[Opening GIVEN INFORMATION section]
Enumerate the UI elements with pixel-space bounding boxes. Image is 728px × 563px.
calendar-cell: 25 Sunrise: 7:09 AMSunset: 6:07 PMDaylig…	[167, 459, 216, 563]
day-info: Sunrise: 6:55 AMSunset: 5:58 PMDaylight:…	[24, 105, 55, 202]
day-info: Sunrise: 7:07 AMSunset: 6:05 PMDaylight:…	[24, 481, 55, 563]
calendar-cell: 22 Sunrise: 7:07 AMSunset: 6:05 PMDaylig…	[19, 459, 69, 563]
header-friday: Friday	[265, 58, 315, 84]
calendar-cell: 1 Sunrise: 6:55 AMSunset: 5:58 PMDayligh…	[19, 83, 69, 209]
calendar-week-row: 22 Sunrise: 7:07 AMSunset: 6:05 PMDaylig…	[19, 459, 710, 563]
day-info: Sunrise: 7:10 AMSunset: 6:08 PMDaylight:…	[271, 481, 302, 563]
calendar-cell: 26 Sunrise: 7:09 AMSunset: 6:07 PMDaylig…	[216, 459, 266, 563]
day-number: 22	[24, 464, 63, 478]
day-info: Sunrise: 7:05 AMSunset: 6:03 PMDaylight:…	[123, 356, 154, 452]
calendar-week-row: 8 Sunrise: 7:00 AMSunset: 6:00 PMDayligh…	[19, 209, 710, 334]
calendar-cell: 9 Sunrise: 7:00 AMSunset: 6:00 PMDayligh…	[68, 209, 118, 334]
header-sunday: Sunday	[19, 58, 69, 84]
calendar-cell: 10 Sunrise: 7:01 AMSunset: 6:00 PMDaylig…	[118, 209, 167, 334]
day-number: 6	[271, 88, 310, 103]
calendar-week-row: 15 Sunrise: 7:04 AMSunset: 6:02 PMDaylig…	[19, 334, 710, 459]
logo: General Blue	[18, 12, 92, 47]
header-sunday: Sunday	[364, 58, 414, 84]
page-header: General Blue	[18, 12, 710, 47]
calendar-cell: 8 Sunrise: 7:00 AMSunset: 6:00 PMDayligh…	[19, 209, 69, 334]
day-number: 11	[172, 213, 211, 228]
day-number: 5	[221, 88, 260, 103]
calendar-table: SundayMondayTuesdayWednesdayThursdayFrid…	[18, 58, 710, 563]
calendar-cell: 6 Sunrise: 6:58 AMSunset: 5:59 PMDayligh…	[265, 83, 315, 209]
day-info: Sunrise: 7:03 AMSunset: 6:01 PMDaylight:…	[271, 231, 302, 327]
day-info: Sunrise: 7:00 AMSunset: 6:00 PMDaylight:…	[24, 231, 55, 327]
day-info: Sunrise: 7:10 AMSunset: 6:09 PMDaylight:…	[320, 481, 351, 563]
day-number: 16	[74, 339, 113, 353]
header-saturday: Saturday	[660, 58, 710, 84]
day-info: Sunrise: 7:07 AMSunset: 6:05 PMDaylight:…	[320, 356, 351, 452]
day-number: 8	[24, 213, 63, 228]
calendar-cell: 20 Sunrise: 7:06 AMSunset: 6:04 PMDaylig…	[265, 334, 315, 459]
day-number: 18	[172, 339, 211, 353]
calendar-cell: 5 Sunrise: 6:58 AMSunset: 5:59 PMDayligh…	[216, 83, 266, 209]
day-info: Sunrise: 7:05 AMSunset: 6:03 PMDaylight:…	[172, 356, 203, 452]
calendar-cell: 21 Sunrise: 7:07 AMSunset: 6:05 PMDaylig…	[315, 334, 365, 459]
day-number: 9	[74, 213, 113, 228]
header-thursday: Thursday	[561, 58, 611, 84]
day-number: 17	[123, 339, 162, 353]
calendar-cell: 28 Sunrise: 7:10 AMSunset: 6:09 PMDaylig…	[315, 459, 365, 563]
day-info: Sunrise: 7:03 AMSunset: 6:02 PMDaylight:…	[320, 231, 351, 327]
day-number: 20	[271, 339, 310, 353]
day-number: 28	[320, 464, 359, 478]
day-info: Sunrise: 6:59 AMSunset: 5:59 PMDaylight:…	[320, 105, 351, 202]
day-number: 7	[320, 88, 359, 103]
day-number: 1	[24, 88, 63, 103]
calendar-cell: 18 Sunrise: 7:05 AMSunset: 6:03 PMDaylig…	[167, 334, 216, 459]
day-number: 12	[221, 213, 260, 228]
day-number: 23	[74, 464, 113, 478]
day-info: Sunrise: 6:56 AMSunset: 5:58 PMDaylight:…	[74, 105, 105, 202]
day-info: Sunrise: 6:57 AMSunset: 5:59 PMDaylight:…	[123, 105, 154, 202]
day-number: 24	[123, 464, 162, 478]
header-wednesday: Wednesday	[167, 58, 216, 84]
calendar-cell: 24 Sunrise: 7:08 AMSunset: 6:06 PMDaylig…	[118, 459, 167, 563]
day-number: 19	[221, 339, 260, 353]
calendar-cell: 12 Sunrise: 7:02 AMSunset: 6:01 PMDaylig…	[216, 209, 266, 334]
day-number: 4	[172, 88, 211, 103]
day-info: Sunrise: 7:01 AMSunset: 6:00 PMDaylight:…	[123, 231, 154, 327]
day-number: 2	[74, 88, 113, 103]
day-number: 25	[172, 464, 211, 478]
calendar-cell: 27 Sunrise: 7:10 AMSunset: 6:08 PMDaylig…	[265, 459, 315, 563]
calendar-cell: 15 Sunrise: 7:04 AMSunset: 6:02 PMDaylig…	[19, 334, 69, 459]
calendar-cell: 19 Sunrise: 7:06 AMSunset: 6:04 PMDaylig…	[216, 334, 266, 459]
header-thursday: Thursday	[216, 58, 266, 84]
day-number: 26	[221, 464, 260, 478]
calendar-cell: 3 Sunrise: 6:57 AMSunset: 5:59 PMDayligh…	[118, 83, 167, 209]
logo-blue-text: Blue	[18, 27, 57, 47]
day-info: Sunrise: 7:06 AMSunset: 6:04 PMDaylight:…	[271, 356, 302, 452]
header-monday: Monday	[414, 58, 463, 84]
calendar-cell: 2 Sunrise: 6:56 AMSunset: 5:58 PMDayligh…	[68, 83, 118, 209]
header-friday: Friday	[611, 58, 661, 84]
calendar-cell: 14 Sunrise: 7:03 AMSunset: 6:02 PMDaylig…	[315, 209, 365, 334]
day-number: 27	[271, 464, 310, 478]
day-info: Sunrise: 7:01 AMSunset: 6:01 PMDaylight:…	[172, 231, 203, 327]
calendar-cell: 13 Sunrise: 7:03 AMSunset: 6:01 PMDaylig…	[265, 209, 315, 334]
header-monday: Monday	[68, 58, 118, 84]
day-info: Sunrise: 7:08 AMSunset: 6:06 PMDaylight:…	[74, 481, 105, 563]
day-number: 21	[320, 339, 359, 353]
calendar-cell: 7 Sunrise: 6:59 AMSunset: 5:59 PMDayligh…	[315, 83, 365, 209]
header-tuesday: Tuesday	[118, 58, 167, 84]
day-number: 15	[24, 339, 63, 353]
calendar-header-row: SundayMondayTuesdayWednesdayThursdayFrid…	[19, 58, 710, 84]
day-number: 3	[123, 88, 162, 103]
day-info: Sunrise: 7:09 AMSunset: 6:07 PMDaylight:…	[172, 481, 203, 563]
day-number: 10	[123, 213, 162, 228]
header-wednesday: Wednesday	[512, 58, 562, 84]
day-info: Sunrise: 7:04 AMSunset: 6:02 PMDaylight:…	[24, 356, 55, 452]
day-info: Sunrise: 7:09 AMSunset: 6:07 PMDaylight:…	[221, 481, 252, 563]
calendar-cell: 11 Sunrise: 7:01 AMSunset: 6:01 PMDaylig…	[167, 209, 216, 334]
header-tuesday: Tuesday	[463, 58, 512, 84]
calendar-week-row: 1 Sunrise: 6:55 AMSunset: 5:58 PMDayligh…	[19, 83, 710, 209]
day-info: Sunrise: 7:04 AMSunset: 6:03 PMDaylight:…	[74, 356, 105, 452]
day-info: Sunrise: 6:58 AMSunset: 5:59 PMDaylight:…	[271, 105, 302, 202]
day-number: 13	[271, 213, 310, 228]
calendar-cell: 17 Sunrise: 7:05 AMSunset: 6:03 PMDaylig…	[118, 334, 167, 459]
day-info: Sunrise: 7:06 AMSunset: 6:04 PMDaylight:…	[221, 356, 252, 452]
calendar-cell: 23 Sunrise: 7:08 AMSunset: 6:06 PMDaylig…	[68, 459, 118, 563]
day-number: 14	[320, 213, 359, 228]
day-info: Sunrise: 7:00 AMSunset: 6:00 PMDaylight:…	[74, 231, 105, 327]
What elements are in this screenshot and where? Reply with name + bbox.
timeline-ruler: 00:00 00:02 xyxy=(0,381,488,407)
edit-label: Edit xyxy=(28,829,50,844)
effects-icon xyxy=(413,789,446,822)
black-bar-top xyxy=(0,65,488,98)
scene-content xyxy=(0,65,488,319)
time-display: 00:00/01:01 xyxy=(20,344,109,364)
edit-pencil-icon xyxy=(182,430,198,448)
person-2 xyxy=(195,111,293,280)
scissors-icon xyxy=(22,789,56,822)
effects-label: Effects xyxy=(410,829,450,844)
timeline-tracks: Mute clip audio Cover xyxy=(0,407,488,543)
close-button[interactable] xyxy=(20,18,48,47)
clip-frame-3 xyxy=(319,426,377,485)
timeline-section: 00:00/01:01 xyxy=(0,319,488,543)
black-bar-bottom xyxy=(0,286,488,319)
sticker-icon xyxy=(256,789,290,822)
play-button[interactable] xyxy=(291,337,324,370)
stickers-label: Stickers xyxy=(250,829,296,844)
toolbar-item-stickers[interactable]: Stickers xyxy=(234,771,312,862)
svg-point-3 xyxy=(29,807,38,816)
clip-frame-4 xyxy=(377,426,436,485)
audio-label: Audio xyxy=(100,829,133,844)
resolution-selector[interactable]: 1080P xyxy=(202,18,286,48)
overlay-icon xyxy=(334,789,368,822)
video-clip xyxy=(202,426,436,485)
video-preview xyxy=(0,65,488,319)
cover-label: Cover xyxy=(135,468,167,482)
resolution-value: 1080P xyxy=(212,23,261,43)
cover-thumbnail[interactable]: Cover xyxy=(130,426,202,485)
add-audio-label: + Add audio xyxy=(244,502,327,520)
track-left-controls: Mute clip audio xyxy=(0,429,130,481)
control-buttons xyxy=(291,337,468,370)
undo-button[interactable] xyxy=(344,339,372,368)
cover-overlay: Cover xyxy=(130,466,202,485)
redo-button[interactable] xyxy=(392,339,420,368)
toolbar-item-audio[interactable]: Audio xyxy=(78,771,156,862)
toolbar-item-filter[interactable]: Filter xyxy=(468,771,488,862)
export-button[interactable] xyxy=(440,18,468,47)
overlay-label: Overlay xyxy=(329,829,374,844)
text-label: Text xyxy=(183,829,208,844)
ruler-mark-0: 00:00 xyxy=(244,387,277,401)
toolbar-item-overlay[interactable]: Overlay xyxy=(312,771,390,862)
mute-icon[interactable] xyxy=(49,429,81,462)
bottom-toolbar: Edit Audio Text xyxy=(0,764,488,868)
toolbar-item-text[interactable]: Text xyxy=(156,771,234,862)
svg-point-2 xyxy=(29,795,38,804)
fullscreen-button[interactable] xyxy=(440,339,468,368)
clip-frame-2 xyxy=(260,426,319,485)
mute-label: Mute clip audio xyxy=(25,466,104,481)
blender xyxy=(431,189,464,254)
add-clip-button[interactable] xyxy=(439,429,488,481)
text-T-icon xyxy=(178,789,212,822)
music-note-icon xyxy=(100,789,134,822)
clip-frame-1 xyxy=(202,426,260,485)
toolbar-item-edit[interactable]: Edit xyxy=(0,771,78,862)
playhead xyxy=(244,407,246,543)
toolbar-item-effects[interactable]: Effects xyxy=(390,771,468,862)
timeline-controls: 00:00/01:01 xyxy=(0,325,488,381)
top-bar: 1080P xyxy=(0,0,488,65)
[Closing GIVEN INFORMATION section]
THE TASK
State in a single number how many lines in the data include the word "black".

REPLY
2